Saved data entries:
---+---

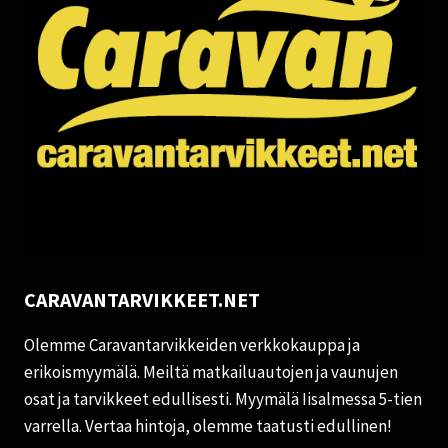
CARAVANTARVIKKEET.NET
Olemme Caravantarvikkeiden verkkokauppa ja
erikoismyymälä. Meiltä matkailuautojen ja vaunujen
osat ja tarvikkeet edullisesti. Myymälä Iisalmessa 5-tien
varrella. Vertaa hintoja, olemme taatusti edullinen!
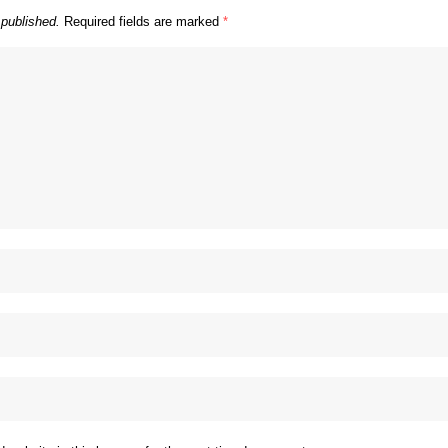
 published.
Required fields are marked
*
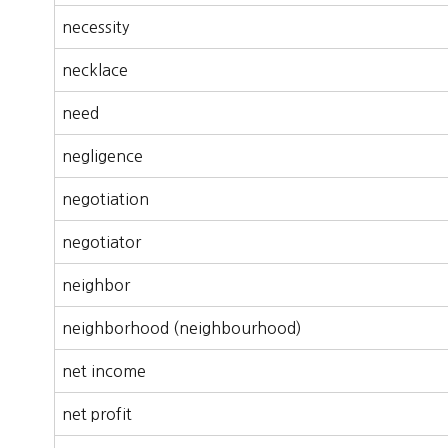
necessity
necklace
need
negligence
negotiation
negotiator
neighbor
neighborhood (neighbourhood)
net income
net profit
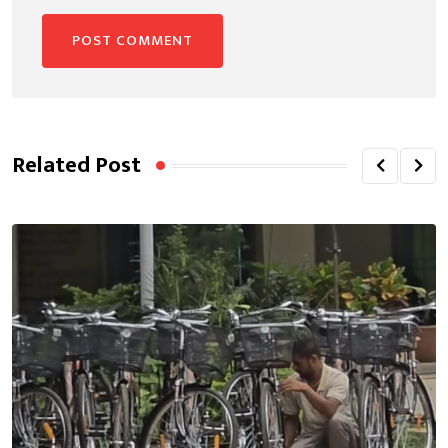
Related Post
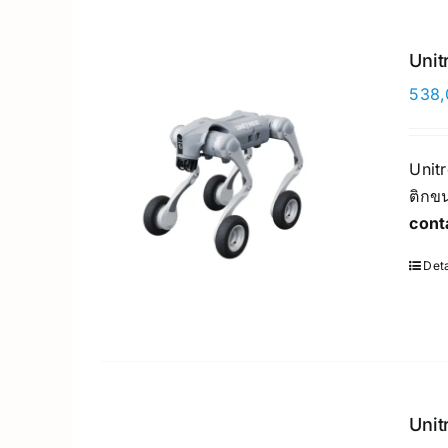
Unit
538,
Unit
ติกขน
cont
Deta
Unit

---+---

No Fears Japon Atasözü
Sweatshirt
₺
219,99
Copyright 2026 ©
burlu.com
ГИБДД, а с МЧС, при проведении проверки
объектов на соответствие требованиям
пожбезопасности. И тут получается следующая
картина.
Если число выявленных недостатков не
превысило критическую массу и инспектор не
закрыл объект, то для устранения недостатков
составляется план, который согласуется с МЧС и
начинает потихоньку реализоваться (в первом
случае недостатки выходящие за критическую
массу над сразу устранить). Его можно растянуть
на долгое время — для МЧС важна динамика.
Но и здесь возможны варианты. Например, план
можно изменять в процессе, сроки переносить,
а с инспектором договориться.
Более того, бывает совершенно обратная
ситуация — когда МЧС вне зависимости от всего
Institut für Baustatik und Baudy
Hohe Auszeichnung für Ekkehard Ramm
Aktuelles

---+---

## What you are asked to do:
Look through the entries above and report each line where the string "критическую" occurs.

## Written solution:
превысило критическую массу и инспектор не
случае недостатки выходящие за критическую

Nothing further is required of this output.